If `f = (x)/(1+x^(2)) + (1)/(3) ((x)/(1+x^(2)))^(3) + (1)/(5) ((x)/(1+x^(2)))^(5) + ...`
and `g = x- (2)/(3)x^(3) + (1)/(5)x^(5) + (1)/(7) x^(7) - (2)/(9)x^(9) +...` then `f -=g`.

To solve the problem, we need to analyze the functions \( f \) and \( g \) given in the question and then find \( f - g \). ### Step 1: Express \( f \) in terms of a known series The function \( f \) is given as: \[ f = \frac{x}{1+x^2} + \frac{1}{3} \left( \frac{x}{1+x^2} \right)^3 + \frac{1}{5} \left( \frac{x}{1+x^2} \right)^5 + \ldots \] This series can be recognized as a Taylor series expansion. We can relate it to the series for \( \log \) functions. The series for \( \log(1+x) \) can be expressed as: \[ \log(1+x) = x - \frac{x^2}{2} + \frac{x^3}{3} - \frac{x^4}{4} + \ldots \] ### Step 2: Identify the series form Notice that the series for \( f \) can be rewritten using the substitution \( u = \frac{x}{1+x^2} \): \[ f = \sum_{n=0}^{\infty} \frac{1}{2n+1} u^{2n+1} = \frac{1}{2} \log \left( \frac{1+u}{1-u} \right) \] ### Step 3: Simplify \( f \) Substituting \( u \): \[ f = \frac{1}{2} \log \left( \frac{1 + \frac{x}{1+x^2}}{1 - \frac{x}{1+x^2}} \right) \] This simplifies to: \[ f = \frac{1}{2} \log \left( \frac{(1+x^2+x)}{(1+x^2-x)} \right) \] ### Step 4: Express \( g \) The function \( g \) is given as: \[ g = x - \frac{2}{3} x^3 + \frac{1}{5} x^5 + \frac{1}{7} x^7 - \frac{2}{9} x^9 + \ldots \] This series can also be related to the logarithmic series.
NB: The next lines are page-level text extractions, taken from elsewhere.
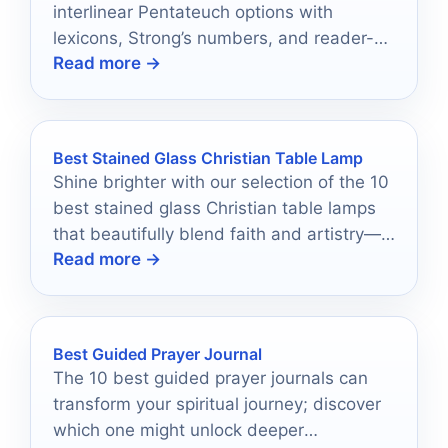
interlinear Pentateuch options with
lexicons, Strong’s numbers, and reader-
Read more →
friendly layouts for study in 2026.
Best Stained Glass Christian Table Lamp
Shine brighter with our selection of the 10
best stained glass Christian table lamps
that beautifully blend faith and artistry—
Read more →
discover your perfect lamp today!
Best Guided Prayer Journal
The 10 best guided prayer journals can
transform your spiritual journey; discover
which one might unlock deeper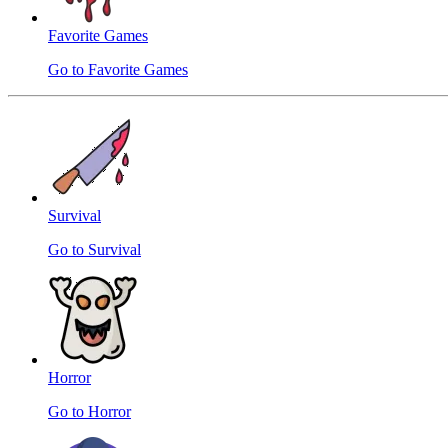
Favorite Games
Go to Favorite Games
Survival
Go to Survival
Horror
Go to Horror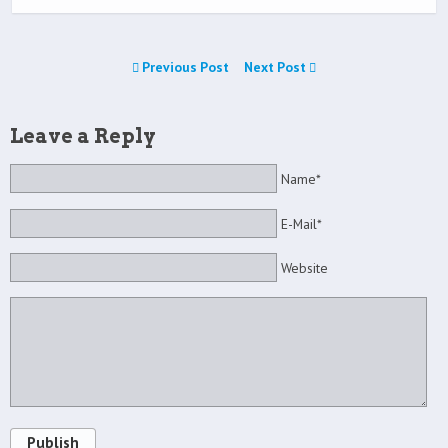
Previous Post
Next Post
Leave a Reply
Name*
E-Mail*
Website
Publish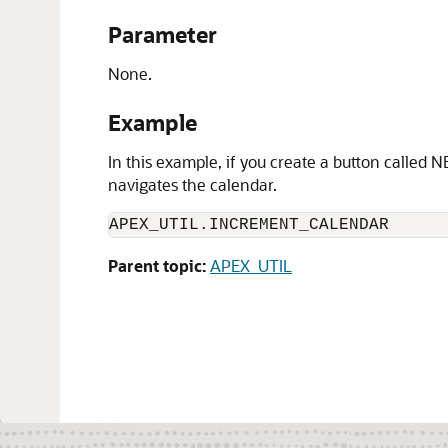
Parameter
None.
Example
In this example, if you create a button called 
navigates the calendar.
APEX_UTIL.INCREMENT_CALENDAR
Parent topic:
APEX_UTIL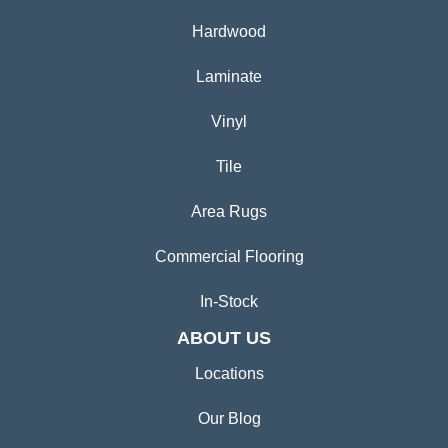
Hardwood
Laminate
Vinyl
Tile
Area Rugs
Commercial Flooring
In-Stock
ABOUT US
Locations
Our Blog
We can rewrite \( g \) as: \[ g = \sum_{n=0}^{\infty} \frac{(-1)^n}{2n+1} x^{2n+1} - \frac{2}{3} x^3 - \frac{2}{9} x^9 \] ### Step 5: Combine \( f \) and \( g \) Now we need to find \( f - g \): \[ f - g = \left( \frac{1}{2} \log \left( \frac{(1+x^2+x)}{(1+x^2-x)} \right) \right) - \left( x - \frac{2}{3} x^3 + \frac{1}{5} x^5 + \ldots \right) \] ### Step 6: Analyze the result To analyze the result, we can evaluate \( f \) and \( g \) at specific points, such as \( x = 0 \) and \( x = 1 \). 1. At \( x = 0 \): \[ f(0) = 0, \quad g(0) = 0 \quad \Rightarrow \quad f(0) - g(0) = 0 \] 2. At \( x = 1 \): \[ f(1) = \frac{1}{2} \log(3), \quad g(1) \text{ is undefined.} \] ### Conclusion Thus, we find that \( f \) and \( g \) are not equal for all \( x \), specifically at \( x = 1 \). Therefore, the statement \( f - g = 0 \) is false.